Participant shall be solely responsible for Participant’s costs related to such a determination, including
any 409A Penalties.

 

10.
General Provisions.

 

(a)
Power and Authority. Participant hereby represents to the Company that

 

(i)
Participant has full power and authority and legal capacity to enter into, execute and deliver this Agreement and to perform fully
Participant’s obligations hereunder, (ii) the execution, delivery and performance of this Agreement by Participant
does not conflict with, constitute a breach of or violate any arrangement, understanding or agreement to which Participant is
a party or by which Participant is bound, and (iii) this Agreement has been duly and validly executed and delivered by Participant
and constitutes the legal, valid and binding obligation of Participant, enforceable against Participant in accordance with its
terms.

 

(b) Survival.
The representations, warranties, covenants and agreements made in or pursuant to this Agreement shall survive the execution
and delivery hereof and shall not be affected by any investigation made by or on behalf of any party hereto.

 

(c)
Governing Law. This Agreement shall be governed by and construed in accordance with the laws of the State
of California without regard to conflict-of-law principles.

 

(d) Entire
Agreement. This Agreement, together with the attached Exhibits, sets forth the entire agreement
and understanding between the parties hereto relating to the subject matter hereof and supersedes all prior and
contemporaneous understandings, agreements, discussions, representations and warranties, both written and oral, between the
parties hereto, including any representations made during any interviews or relocation negotiations, with respect to such
subject matter. In the event of a conflict between the terms and conditions of the Plan and this Agreement, the terms and
conditions of the Plan shall prevail.

 

(e)
Notices.

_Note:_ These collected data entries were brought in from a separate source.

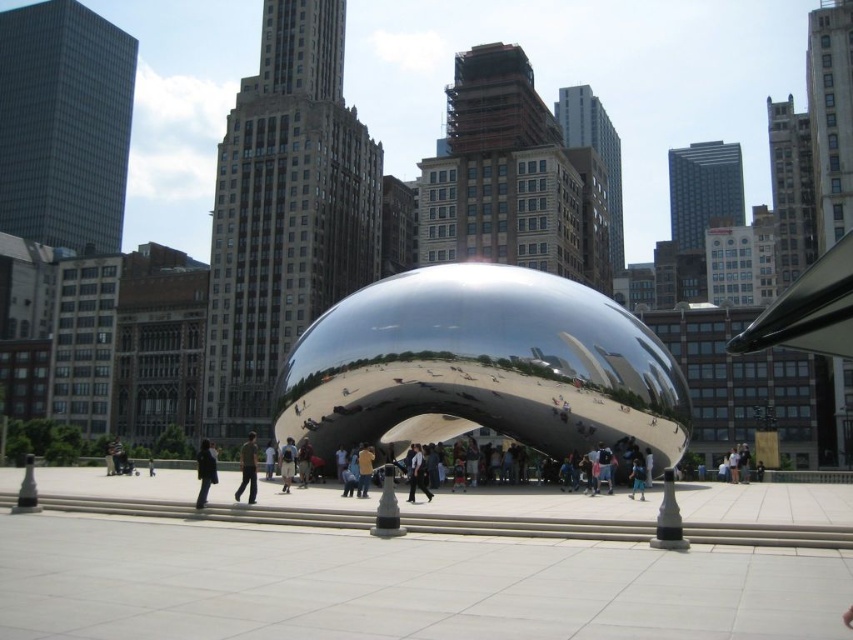 You are a photographer standing in front of Cloud Gate in Millennium Park. You notice two people wearing a light blue shirt at center and a brown leather jacket at center. Which person should you adjust your camera to focus on first if you want to capture the one closer to the right side of the frame?

The light blue shirt at center is to the right of the brown leather jacket at center, so you should focus on the light blue shirt at center first as it is positioned closer to the right side of the frame. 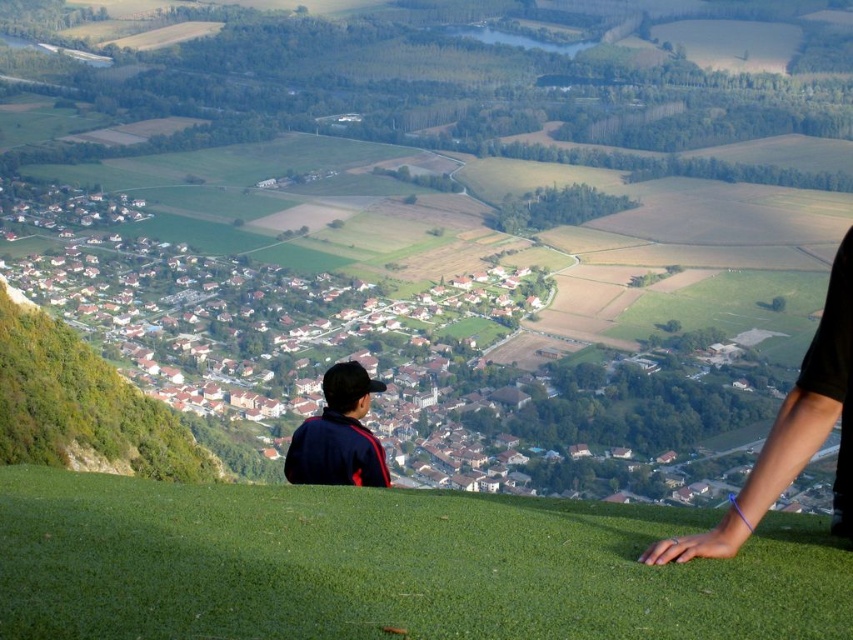 Question: Can you confirm if green grassy at lower center is smaller than dark blue jacket at center?

Choices:
 (A) no
 (B) yes

Answer: (B)

Question: Which object is farther from the camera taking this photo?

Choices:
 (A) green grassy at lower center
 (B) dark blue jacket at center

Answer: (B)

Question: Considering the relative positions of green grassy at lower center and dark blue jacket at center in the image provided, where is green grassy at lower center located with respect to dark blue jacket at center?

Choices:
 (A) left
 (B) right

Answer: (B)

Question: Which object is closer to the camera taking this photo?

Choices:
 (A) dark blue jacket at center
 (B) green grassy at lower center

Answer: (B)

Question: Considering the relative positions of green grassy at lower center and dark blue jacket at center in the image provided, where is green grassy at lower center located with respect to dark blue jacket at center?

Choices:
 (A) left
 (B) right

Answer: (B) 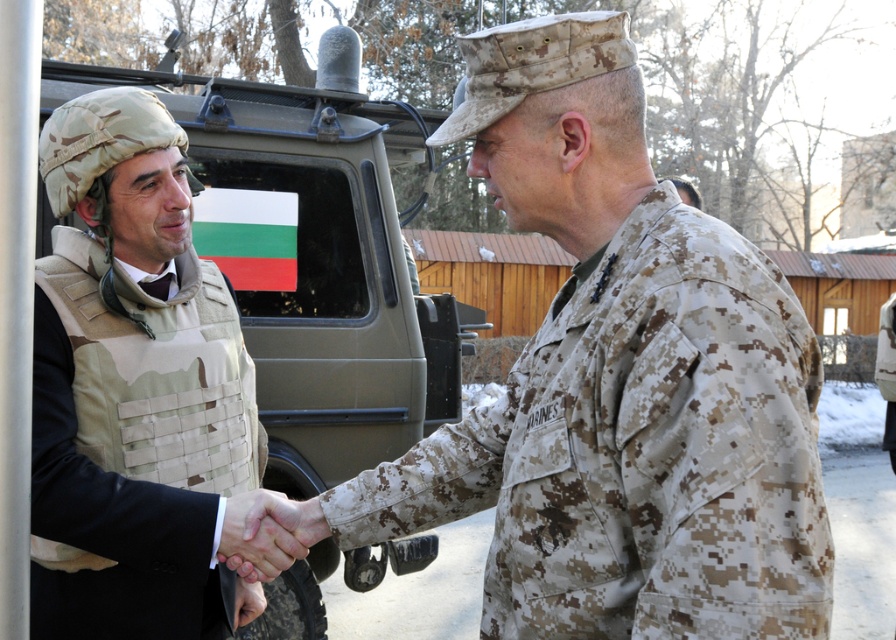 Question: Estimate the real-world distances between objects in this image. Which object is closer to the camouflage fabric vest at center?

Choices:
 (A) smooth skin handshake at center
 (B) camouflage fabric uniform at center

Answer: (A)

Question: Does camouflage fabric uniform at center appear on the right side of smooth skin handshake at center?

Choices:
 (A) yes
 (B) no

Answer: (A)

Question: Is camouflage fabric uniform at center thinner than camouflage fabric vest at center?

Choices:
 (A) yes
 (B) no

Answer: (B)

Question: Estimate the real-world distances between objects in this image. Which object is closer to the smooth skin handshake at center?

Choices:
 (A) camouflage fabric vest at center
 (B) camouflage fabric uniform at center

Answer: (A)

Question: Is camouflage fabric vest at center smaller than smooth skin handshake at center?

Choices:
 (A) no
 (B) yes

Answer: (A)

Question: Which object is closer to the camera taking this photo?

Choices:
 (A) smooth skin handshake at center
 (B) camouflage fabric vest at center
 (C) camouflage fabric uniform at center

Answer: (C) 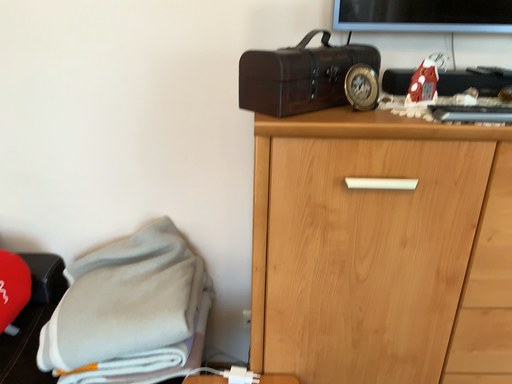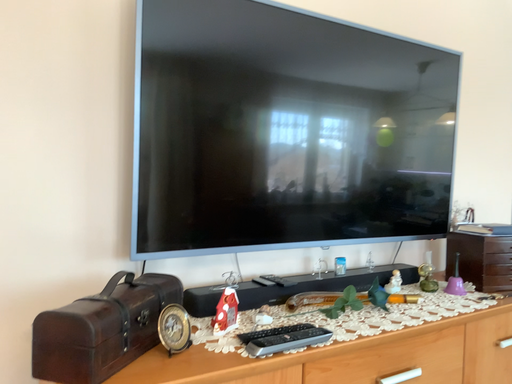 Question: Which way did the camera rotate in the video?

Choices:
 (A) rotated right
 (B) rotated left

Answer: (A) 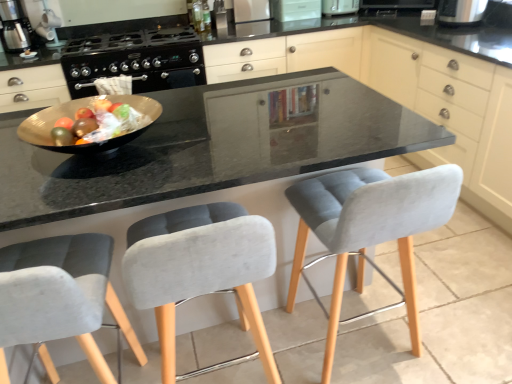 How much space does velvet grey chair at lower left, which is the 1th chair in left-to-right order, occupy vertically?

It is 91.44 centimeters.

Locate an element on the screen. The image size is (512, 384). white glossy microwave at upper center, placed as the 3th appliance when sorted from left to right is located at coordinates (295, 9).

Locate an element on the screen. This screenshot has height=384, width=512. metallic silver coffee maker at upper left is located at coordinates (14, 27).

You are a GUI agent. You are given a task and a screenshot of the screen. Output one action in this format:
    pyautogui.click(x=<x>, y=<y>)
    Task: Click on the matte gray cabinet at center, which ranks as the 1th cabinetry in left-to-right order
    The image size is (512, 384).
    Given the screenshot: What is the action you would take?
    pyautogui.click(x=410, y=97)

In the image, is metallic silver coffee maker at upper left positioned in front of or behind metallic silver toaster at upper center, which is the first appliance from left to right?

metallic silver coffee maker at upper left is in front of metallic silver toaster at upper center, which is the first appliance from left to right.

Is metallic silver coffee maker at upper left oriented away from metallic silver toaster at upper center, which is the first appliance from left to right?

metallic silver coffee maker at upper left does not have its back to metallic silver toaster at upper center, which is the first appliance from left to right.

Between metallic silver coffee maker at upper left and metallic silver toaster at upper center, which is the first appliance from left to right, which one has smaller width?

metallic silver coffee maker at upper left is thinner.

From the image's perspective, which one is positioned higher, metallic silver coffee maker at upper left or metallic silver toaster at upper center, which is the 5th appliance from right to left?

From the image's view, metallic silver toaster at upper center, which is the 5th appliance from right to left, is above.

Is white plastic toaster at upper center, which ranks as the 4th appliance in left-to-right order, further to the viewer compared to shiny gold bowl at center?

Yes.

From the image's perspective, does white plastic toaster at upper center, placed as the 2th appliance when sorted from right to left, appear higher than shiny gold bowl at center?

Yes, from the image's perspective, white plastic toaster at upper center, placed as the 2th appliance when sorted from right to left, is on top of shiny gold bowl at center.

Is white plastic toaster at upper center, placed as the 2th appliance when sorted from right to left, situated inside shiny gold bowl at center or outside?

white plastic toaster at upper center, placed as the 2th appliance when sorted from right to left, cannot be found inside shiny gold bowl at center.

Identify the location of bowl that appears on the left of white plastic toaster at upper center, which ranks as the 4th appliance in left-to-right order. The height and width of the screenshot is (384, 512). (53, 125).

From a real-world perspective, between matte gray cabinet at center, which ranks as the 1th cabinetry in left-to-right order, and velvet grey chair at center, placed as the 1th chair when sorted from right to left, who is vertically lower?

matte gray cabinet at center, which ranks as the 1th cabinetry in left-to-right order.

Is matte gray cabinet at center, which ranks as the 1th cabinetry in left-to-right order, positioned beyond the bounds of velvet grey chair at center, placed as the 1th chair when sorted from right to left?

Yes, matte gray cabinet at center, which ranks as the 1th cabinetry in left-to-right order, is located beyond the bounds of velvet grey chair at center, placed as the 1th chair when sorted from right to left.

Is velvet grey chair at center, placed as the 1th chair when sorted from right to left, at the back of matte gray cabinet at center, which ranks as the 1th cabinetry in left-to-right order?

That's not correct — matte gray cabinet at center, which ranks as the 1th cabinetry in left-to-right order, is not looking away from velvet grey chair at center, placed as the 1th chair when sorted from right to left.

Does matte gray cabinet at center, which ranks as the 1th cabinetry in left-to-right order, touch velvet grey chair at center, which is the 3th chair in left-to-right order?

No, matte gray cabinet at center, which ranks as the 1th cabinetry in left-to-right order, is not in contact with velvet grey chair at center, which is the 3th chair in left-to-right order.

Is matte gray cabinet at center, which ranks as the 1th cabinetry in left-to-right order, surrounding satin silver refrigerator at upper center, positioned as the fourth appliance in right-to-left order?

That's incorrect, satin silver refrigerator at upper center, positioned as the fourth appliance in right-to-left order, is not inside matte gray cabinet at center, which ranks as the 1th cabinetry in left-to-right order.

Is matte gray cabinet at center, which ranks as the 1th cabinetry in left-to-right order, taller or shorter than satin silver refrigerator at upper center, which is the second appliance in left-to-right order?

Clearly, matte gray cabinet at center, which ranks as the 1th cabinetry in left-to-right order, is taller compared to satin silver refrigerator at upper center, which is the second appliance in left-to-right order.

From the image's perspective, which one is positioned higher, matte gray cabinet at center, arranged as the 2th cabinetry when viewed from the right, or satin silver refrigerator at upper center, positioned as the fourth appliance in right-to-left order?

satin silver refrigerator at upper center, positioned as the fourth appliance in right-to-left order.

This screenshot has width=512, height=384. What are the coordinates of `bowl that appears on the left of white plastic toaster at upper center, which ranks as the 4th appliance in left-to-right order` in the screenshot? It's located at (53, 125).

Which is more distant, (132, 133) or (350, 6)?

The point (350, 6) is farther from the camera.

Would you say shiny gold bowl at center is inside or outside white plastic toaster at upper center, placed as the 2th appliance when sorted from right to left?

The correct answer is: outside.

From their relative heights in the image, would you say velvet grey chair at center, placed as the 1th chair when sorted from right to left, is taller or shorter than velvet grey chair at center, the 2th chair positioned from the right?

velvet grey chair at center, placed as the 1th chair when sorted from right to left, is taller than velvet grey chair at center, the 2th chair positioned from the right.

Can you tell me how much velvet grey chair at center, which is the 3th chair in left-to-right order, and velvet grey chair at center, the 2th chair positioned from the right, differ in facing direction?

They differ by 1.7 degrees in their facing directions.

From a real-world perspective, between velvet grey chair at center, placed as the 1th chair when sorted from right to left, and velvet grey chair at center, which is counted as the 2th chair, starting from the left, who is vertically higher?

velvet grey chair at center, placed as the 1th chair when sorted from right to left, is physically above.

Does velvet grey chair at center, which is the 3th chair in left-to-right order, appear on the right side of velvet grey chair at center, the 2th chair positioned from the right?

Yes.

Can you tell me how much white glossy microwave at upper center, placed as the 3th appliance when sorted from left to right, and matte gray cabinet at center, arranged as the 2th cabinetry when viewed from the right, differ in facing direction?

89.7 degrees.

From a real-world perspective, between white glossy microwave at upper center, placed as the 3th appliance when sorted from left to right, and matte gray cabinet at center, arranged as the 2th cabinetry when viewed from the right, who is vertically higher?

white glossy microwave at upper center, placed as the 3th appliance when sorted from left to right.

Is the position of white glossy microwave at upper center, placed as the 3th appliance when sorted from left to right, less distant than that of matte gray cabinet at center, arranged as the 2th cabinetry when viewed from the right?

No, white glossy microwave at upper center, placed as the 3th appliance when sorted from left to right, is further to the viewer.

Can matte gray cabinet at center, arranged as the 2th cabinetry when viewed from the right, be found inside white glossy microwave at upper center, which appears as the 3th appliance when viewed from the right?

Definitely not — matte gray cabinet at center, arranged as the 2th cabinetry when viewed from the right, is not inside white glossy microwave at upper center, which appears as the 3th appliance when viewed from the right.

Locate an element on the screen. the 1st appliance to the right when counting from the metallic silver coffee maker at upper left is located at coordinates point(221,14).

In the image, there is a white plastic toaster at upper center, which ranks as the 4th appliance in left-to-right order. Where is `bowl below it (from the image's perspective)`? The width and height of the screenshot is (512, 384). bowl below it (from the image's perspective) is located at coordinates (53, 125).

Looking at the image, which one is located further to white plastic toaster at upper center, placed as the 2th appliance when sorted from right to left, metallic silver toaster at upper center, which is the 5th appliance from right to left, or white glossy microwave at upper center, placed as the 3th appliance when sorted from left to right?

metallic silver toaster at upper center, which is the 5th appliance from right to left.

When comparing their distances from velvet grey chair at center, placed as the 1th chair when sorted from right to left, does metallic silver coffee maker at upper left or metallic silver toaster at upper center, which is the 5th appliance from right to left, seem closer?

metallic silver toaster at upper center, which is the 5th appliance from right to left.

From the image, which object appears to be farther from white plastic toaster at upper center, placed as the 2th appliance when sorted from right to left, velvet grey chair at center, the 2th chair positioned from the right, or metallic silver coffee maker at upper left?

velvet grey chair at center, the 2th chair positioned from the right.

Looking at the image, which one is located closer to black plastic toaster at upper right, the fifth appliance positioned from the left, velvet grey chair at lower left, the 3th chair from the right, or white glossy microwave at upper center, placed as the 3th appliance when sorted from left to right?

Among the two, white glossy microwave at upper center, placed as the 3th appliance when sorted from left to right, is located nearer to black plastic toaster at upper right, the fifth appliance positioned from the left.

Based on their spatial positions, is matte gray cabinet at center, arranged as the 2th cabinetry when viewed from the right, or white plastic toaster at upper center, which ranks as the 4th appliance in left-to-right order, further from velvet grey chair at center, placed as the 1th chair when sorted from right to left?

white plastic toaster at upper center, which ranks as the 4th appliance in left-to-right order, is positioned further to the anchor velvet grey chair at center, placed as the 1th chair when sorted from right to left.

Based on their spatial positions, is matte gray cabinet at center, which ranks as the 1th cabinetry in left-to-right order, or matte white cabinet at upper right, the 2th cabinetry in the left-to-right sequence, closer to white glossy microwave at upper center, placed as the 3th appliance when sorted from left to right?

matte gray cabinet at center, which ranks as the 1th cabinetry in left-to-right order, is closer to white glossy microwave at upper center, placed as the 3th appliance when sorted from left to right.

From the image, which object appears to be nearer to white plastic toaster at upper center, which ranks as the 4th appliance in left-to-right order, satin silver refrigerator at upper center, which is the second appliance in left-to-right order, or matte gray cabinet at center, which ranks as the 1th cabinetry in left-to-right order?

satin silver refrigerator at upper center, which is the second appliance in left-to-right order, is positioned closer to the anchor white plastic toaster at upper center, which ranks as the 4th appliance in left-to-right order.

Considering their positions, is matte white cabinet at upper right, the 2th cabinetry in the left-to-right sequence, positioned closer to velvet grey chair at center, which is the 3th chair in left-to-right order, than white glossy microwave at upper center, placed as the 3th appliance when sorted from left to right?

matte white cabinet at upper right, the 2th cabinetry in the left-to-right sequence, lies closer to velvet grey chair at center, which is the 3th chair in left-to-right order, than the other object.

The image size is (512, 384). I want to click on kitchen appliance between velvet grey chair at center, the 2th chair positioned from the right, and metallic silver toaster at upper center, which is the 5th appliance from right to left, along the z-axis, so click(14, 27).

Find the location of a particular element. appliance between metallic silver toaster at upper center, which is the first appliance from left to right, and white glossy microwave at upper center, which appears as the 3th appliance when viewed from the right, from left to right is located at coordinates (251, 10).

In order to click on chair between velvet grey chair at lower left, which is the 1th chair in left-to-right order, and velvet grey chair at center, placed as the 1th chair when sorted from right to left, in the horizontal direction in this screenshot , I will do `click(200, 271)`.

Locate an element on the screen. This screenshot has height=384, width=512. cabinetry between metallic silver coffee maker at upper left and matte white cabinet at upper right, the 2th cabinetry in the left-to-right sequence, from left to right is located at coordinates (410, 97).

All notices or other communications required or permitted hereunder shall be in writing and shall
be deemed given or delivered (i) when delivered personally, (ii) one business day after being deposited with an overnight courier
service (costs prepaid), (iii) when sent by facsimile or e-mail if sent during normal business hours and on the next business
day if sent after normal business hours, in each case with confirmation of transmission by the transmitting equipment, or (iv)
when received or rejected by the addressee, if sent by certified mail, return receipt requested, postage prepaid, in each case
to the addresses, facsimile numbers or e-mail addresses and marked to the attention of the persons designated (by name or title)
on the signature page hereto, as applicable, or to such other address, facsimile number, e-mail address or person as such party
may designate by a notice delivered to the other party hereto.

 

(f)
Successors and Assigns; Transfers. The Company may assign this Agreement, and its rights and obligations
hereunder, in whole or in part, to any successor or assign (whether direct or indirect, by purchase, merger, consolidation, sale
of assets or stock or otherwise). Except as set forth herein, (x) neither this Agreement nor any rights, duties and obligations
hereunder shall be assigned, transferred, delegated or sublicensed by Participant without the Company’s prior
written consent and (y) any attempt by Participant to assign, transfer, delegate or sublicense this Agreement or any rights, duties
or obligations hereunder, without the Company’s prior written consent, shall be void. Subject to any restrictions
on transfer set forth herein, this Agreement shall be binding upon, and enforceable against, (i) the Company and its successors
and assigns and (ii) Participant and his or her heirs, executors, successors, assigns, administrators and other legal representatives.
Except as set forth herein, any transfer in violation of any restriction upon transfer contained in any provision hereof shall
be void, unless such restriction is waived in accordance with the terms hereof.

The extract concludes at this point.